What is required: For the listing that follows, give again exactly the lines from the one with "Importer Publikacji" to the one with "Masowe Interfejsy Wymiany Danych", including both.

Recorded information:
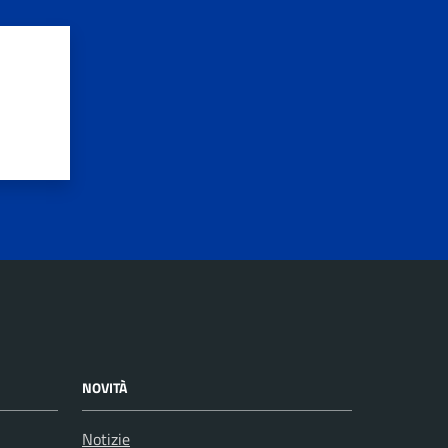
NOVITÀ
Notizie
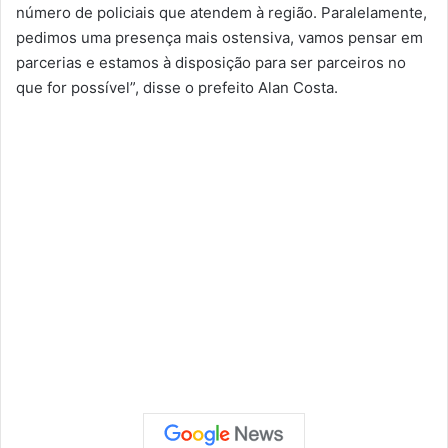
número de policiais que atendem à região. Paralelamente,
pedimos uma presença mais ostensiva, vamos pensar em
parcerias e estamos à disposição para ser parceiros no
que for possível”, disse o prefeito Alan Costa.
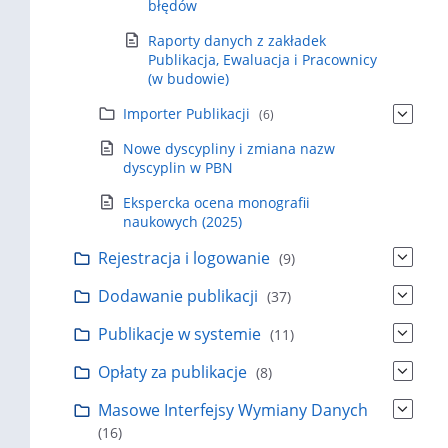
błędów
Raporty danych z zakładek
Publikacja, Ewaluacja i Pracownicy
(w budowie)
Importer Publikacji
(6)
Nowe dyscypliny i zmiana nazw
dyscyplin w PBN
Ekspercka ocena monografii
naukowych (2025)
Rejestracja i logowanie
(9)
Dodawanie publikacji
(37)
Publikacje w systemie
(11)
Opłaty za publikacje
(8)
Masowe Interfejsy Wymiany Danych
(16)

* * *

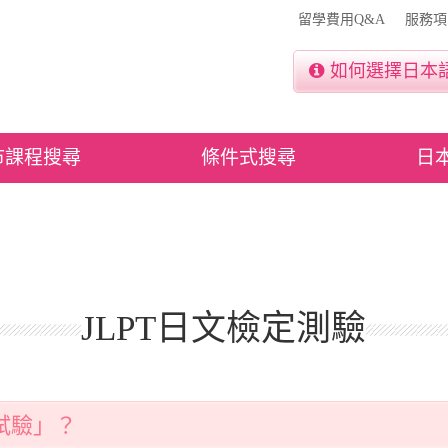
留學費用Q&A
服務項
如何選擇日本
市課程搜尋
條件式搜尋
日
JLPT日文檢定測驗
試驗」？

Solution to this problem:
Importer Publikacji
(6)
Nowe dyscypliny i zmiana nazw
dyscyplin w PBN
Ekspercka ocena monografii
naukowych (2025)
Rejestracja i logowanie
(9)
Dodawanie publikacji
(37)
Publikacje w systemie
(11)
Opłaty za publikacje
(8)
Masowe Interfejsy Wymiany Danych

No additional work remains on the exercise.